いきなり話は私事となってしまうが、なつの主催する「朱夏句会」に手話をモチーフとした句を投句したことがある。その句の合評のときになつは開口一番「私、手話が大好きなんです」と言った。そして、テレビに手話通訳士が出ていると思わず釘付けになってしまうこと等を話していた。私にとってそれは、単なる句会での一場面として終わるはずだった。
しかし、『ぴったりの箱』に収録されたこれらの句を読んでその認識は変わった。恐らくなつは、手話という指先によって他者と通じ合うコミュニケーションの嬉しさと難しさにどこか自身の作句を重ねている。
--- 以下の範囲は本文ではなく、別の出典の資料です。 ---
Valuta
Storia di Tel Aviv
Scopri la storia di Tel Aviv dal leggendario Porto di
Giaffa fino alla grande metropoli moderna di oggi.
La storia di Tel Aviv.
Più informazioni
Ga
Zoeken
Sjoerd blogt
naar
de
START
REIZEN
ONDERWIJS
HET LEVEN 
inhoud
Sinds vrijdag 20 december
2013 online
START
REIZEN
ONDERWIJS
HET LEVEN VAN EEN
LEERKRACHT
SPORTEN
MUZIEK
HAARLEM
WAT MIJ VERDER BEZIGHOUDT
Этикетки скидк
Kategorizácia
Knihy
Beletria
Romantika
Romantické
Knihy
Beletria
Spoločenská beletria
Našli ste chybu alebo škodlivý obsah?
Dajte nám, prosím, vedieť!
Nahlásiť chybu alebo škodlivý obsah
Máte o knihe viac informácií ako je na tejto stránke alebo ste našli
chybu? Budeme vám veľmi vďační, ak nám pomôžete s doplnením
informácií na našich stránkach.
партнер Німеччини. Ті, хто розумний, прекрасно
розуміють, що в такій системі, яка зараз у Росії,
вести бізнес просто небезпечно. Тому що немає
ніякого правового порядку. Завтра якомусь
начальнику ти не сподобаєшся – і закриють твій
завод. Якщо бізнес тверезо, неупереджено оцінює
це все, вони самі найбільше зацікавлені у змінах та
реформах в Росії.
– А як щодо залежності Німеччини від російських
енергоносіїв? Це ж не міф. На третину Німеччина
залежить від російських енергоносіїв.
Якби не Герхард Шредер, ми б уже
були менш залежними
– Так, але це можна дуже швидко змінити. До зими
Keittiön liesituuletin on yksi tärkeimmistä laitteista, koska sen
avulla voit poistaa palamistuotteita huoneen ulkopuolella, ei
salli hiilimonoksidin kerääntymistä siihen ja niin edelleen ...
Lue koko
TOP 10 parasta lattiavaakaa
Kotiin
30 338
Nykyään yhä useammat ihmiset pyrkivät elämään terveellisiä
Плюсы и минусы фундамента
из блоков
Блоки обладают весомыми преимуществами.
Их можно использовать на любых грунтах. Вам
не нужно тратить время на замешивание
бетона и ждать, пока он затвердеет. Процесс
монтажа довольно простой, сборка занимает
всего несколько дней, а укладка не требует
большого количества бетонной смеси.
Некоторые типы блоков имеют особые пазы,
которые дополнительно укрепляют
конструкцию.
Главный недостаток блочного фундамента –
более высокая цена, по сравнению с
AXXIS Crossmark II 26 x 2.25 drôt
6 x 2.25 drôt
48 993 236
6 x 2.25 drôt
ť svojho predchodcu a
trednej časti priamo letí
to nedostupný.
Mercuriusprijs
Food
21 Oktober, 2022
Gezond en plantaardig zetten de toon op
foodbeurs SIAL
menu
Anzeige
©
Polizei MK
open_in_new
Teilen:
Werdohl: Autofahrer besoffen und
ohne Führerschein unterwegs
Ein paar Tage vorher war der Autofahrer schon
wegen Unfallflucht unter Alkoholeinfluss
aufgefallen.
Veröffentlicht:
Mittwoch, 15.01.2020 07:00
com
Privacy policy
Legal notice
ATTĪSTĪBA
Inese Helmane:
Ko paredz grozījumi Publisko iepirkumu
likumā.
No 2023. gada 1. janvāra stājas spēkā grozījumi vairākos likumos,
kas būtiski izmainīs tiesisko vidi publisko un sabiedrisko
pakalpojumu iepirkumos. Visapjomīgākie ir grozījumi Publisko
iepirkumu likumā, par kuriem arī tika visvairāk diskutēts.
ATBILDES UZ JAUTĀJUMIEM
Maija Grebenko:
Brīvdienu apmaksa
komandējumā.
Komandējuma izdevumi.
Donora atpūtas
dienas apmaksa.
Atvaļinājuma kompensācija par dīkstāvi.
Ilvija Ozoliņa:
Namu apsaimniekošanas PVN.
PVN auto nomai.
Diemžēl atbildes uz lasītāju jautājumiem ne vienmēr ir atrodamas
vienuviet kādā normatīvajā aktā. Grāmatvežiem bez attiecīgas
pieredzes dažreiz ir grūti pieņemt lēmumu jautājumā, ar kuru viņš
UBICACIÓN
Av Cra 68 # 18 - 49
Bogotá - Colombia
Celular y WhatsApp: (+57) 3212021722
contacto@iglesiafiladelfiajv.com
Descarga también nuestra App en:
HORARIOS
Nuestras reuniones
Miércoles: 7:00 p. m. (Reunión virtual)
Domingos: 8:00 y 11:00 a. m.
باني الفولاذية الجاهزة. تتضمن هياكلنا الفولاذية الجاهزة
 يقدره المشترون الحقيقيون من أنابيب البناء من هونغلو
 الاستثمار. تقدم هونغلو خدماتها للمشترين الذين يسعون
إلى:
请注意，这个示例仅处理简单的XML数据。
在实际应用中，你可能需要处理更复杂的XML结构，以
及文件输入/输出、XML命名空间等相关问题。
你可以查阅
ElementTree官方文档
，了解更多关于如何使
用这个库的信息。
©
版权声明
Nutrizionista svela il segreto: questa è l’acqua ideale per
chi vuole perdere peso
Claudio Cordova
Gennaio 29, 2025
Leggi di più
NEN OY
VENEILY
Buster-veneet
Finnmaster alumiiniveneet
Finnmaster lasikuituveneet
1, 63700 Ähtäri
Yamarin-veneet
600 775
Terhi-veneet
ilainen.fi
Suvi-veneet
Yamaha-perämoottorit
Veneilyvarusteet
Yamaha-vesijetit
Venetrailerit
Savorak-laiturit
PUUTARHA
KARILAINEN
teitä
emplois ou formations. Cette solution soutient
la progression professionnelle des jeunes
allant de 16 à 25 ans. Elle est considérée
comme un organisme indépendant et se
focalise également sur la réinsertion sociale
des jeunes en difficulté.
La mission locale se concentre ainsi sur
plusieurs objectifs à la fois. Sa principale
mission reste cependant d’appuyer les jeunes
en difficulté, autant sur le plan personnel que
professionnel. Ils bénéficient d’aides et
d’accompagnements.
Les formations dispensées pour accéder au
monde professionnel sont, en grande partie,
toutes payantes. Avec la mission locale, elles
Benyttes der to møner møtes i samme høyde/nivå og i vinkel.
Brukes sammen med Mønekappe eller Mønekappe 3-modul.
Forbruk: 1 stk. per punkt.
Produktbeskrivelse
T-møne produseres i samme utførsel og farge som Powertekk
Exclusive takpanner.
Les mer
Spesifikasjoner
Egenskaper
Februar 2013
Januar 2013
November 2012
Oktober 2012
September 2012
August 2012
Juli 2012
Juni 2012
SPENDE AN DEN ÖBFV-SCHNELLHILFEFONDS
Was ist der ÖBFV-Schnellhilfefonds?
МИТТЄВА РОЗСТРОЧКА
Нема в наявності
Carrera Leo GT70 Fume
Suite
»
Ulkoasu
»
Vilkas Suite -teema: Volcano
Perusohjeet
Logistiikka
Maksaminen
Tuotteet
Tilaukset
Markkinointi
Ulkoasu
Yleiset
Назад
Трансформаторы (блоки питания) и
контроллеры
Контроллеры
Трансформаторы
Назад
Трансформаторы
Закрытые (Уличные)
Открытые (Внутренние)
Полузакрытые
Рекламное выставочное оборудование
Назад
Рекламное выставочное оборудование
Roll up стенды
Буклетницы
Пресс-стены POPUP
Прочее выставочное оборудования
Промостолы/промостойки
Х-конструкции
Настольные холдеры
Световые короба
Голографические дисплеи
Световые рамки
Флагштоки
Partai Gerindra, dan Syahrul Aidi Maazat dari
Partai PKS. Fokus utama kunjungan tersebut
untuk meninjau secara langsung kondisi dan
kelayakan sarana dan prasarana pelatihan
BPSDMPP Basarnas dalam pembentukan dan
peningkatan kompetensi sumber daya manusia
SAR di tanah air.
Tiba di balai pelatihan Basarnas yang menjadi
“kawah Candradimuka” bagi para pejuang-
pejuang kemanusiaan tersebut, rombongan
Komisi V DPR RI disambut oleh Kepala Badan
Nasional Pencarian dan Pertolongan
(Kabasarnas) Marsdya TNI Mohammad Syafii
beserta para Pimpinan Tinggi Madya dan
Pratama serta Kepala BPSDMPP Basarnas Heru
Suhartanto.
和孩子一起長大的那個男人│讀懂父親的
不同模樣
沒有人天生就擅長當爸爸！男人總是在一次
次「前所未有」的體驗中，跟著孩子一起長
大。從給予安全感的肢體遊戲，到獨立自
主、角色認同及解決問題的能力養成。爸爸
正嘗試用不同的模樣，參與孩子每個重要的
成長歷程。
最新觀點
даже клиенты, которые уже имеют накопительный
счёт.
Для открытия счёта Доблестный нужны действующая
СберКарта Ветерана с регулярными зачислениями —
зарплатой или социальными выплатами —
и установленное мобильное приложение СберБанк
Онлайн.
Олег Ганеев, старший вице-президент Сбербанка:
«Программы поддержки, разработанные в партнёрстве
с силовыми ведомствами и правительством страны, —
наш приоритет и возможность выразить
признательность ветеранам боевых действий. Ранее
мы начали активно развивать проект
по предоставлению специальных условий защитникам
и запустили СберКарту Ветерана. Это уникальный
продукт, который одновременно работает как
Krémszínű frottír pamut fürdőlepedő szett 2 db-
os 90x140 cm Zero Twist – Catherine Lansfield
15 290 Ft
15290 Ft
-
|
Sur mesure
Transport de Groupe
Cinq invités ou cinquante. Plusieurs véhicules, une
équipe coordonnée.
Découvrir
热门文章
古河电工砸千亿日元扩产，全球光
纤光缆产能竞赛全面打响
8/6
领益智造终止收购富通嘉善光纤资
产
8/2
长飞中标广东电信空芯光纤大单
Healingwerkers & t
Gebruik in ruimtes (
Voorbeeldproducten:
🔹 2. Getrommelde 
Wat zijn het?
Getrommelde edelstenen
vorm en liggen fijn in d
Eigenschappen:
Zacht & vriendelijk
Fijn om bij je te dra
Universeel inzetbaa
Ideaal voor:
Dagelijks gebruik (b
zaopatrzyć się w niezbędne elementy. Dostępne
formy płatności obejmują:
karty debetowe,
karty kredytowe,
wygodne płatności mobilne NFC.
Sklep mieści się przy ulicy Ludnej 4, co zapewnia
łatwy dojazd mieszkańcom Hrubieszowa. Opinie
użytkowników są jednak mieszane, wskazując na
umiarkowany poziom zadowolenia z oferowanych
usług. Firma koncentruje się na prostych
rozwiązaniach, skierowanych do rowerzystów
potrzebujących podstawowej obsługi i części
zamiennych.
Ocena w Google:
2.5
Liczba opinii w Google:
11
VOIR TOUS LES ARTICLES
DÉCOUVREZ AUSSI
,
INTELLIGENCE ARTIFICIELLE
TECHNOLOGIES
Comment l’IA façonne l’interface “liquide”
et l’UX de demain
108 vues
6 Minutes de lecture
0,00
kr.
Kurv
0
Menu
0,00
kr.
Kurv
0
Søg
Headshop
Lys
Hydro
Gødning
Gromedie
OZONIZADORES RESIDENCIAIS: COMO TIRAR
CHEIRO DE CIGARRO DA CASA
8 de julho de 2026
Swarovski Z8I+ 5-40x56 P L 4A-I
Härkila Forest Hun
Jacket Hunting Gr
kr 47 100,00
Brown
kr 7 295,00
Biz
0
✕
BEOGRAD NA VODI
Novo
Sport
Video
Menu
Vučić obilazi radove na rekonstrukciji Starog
無論これは私の推測に過ぎない。しかし、これらの句の胸が痛むほどの繊細さを前に、推測と言えどどうしてもその思いを拭い切れない。
また、これらの句の指は必ずしも向かう先をはっきりと示していない。むしろときに立ち止まり、ときには宙に浮いたままでもある。しかし、そうした指の動きが却って世界との向き合い方のあるべき姿を教えてくれているように思う。それは、自身にとって知らない人物や物事に接したとき、偏見や先入観等ではなく実際の感覚、すなわち、身体感覚によってそれらと少しずつ向き合う姿である。
そして、その姿は句集のタイトルとして全体に通じている。
ぴったりの箱が見つかる麦の秋 (P104)
タイトルの由来となった掲句について、なつは「あとがき」で次のように述べている。
この句集でわたしがすっぽり入る「ぴったりの箱」を見つけた気がします。ただし「今のところ」と付け加えておきます。ぴったりは心地よくもあるし、窮屈でもあります。この矛盾する感覚がとても大事。ぴったりを知らないと不安定だし、窮屈に思えなければ伸びしろはありません。いずれこの箱も窮屈で息苦しくなる日が来るのでしょう。手足をもっと伸ばしたい、動かしたい、そういう衝動が生まれて来るはずです。その時はまた、新しい「ぴったりの箱」を見つけるべく奮闘するつもりです。
少し前から世間には「ありのまま」という言葉が氾濫している。まただいぶ前から「等身大」という言葉もやはり頻繁に耳にする。これらの言葉の内実に辿り着くことは容易いように思えて、非常に困難である。ひとには誰にも隠しておきたいこと、或いは必要以上に見せびらかしたいことがあるからだ。そして、そこに辿り着くまでにはいくつもの孤独を感じなければならないからだ。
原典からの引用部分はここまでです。